# Ote



## Caroline13 (Feb 25, 2009)

Hi there
Does anybody have a number which I can ring OTE on from outside Greece? I am moving back to Greece and am trying to getmy phone line reconnected but am unable to find any number for OTE that can be rung outside Greece - thanks for any assistance, Caroline


----------



## wka (Sep 18, 2009)

I don't know if this will work, but it's worth a try:

whenever I need to call a toll-free (1-800-xxx-xxxx) number in the United States from Greece, I call from Skype (when you dial, you choose what country you're calling).

I suppose if you select Greece and then enter the number, you should connect to OTE. Assuming it's a toll-free number in Greece, you won't pay anything for the call.

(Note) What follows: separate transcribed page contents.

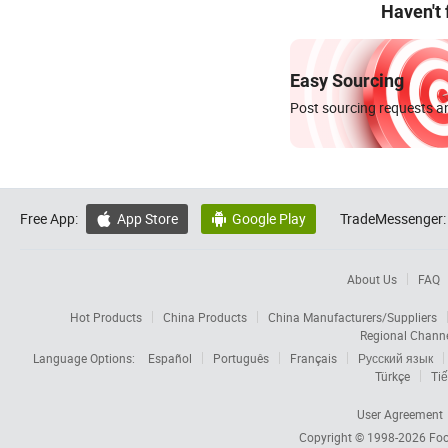
Haven't
Easy Sourcing
Post sourcing requests an
Free App:
App Store
Google Play
TradeMessenger:


About Us
FAQ
Hot Products
China Products
China Manufacturers/Suppliers
Regional Chann
Language Options:
Español
Português
Français
Русский язык
Türkçe
Tiế
User Agreement
Copyright © 1998-2026
Foc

If you don't have Skype already, it is free to download it.


----------



## Caroline13 (Feb 25, 2009)

thanks for that i'll give it a go


----------



## Jane&Jack (Apr 1, 2008)

Hi 

If you google ote the search result will give you the page in english, may have a number.


----------



## Caroline13 (Feb 25, 2009)

Thank you for that, we have arrived in greece now so have been able to sort it out locally


----------



## wigwam (May 28, 2009)

Good luck!!! 

EDIT: Sorry I thought you said you were going to sort it out. I mis read and now i can't find how to delete the post so I am adding this edit so you don't think me a total idiot.


----------



## jetset (Jan 5, 2010)

This is the OTE number for connection +302108399200 good luck


----------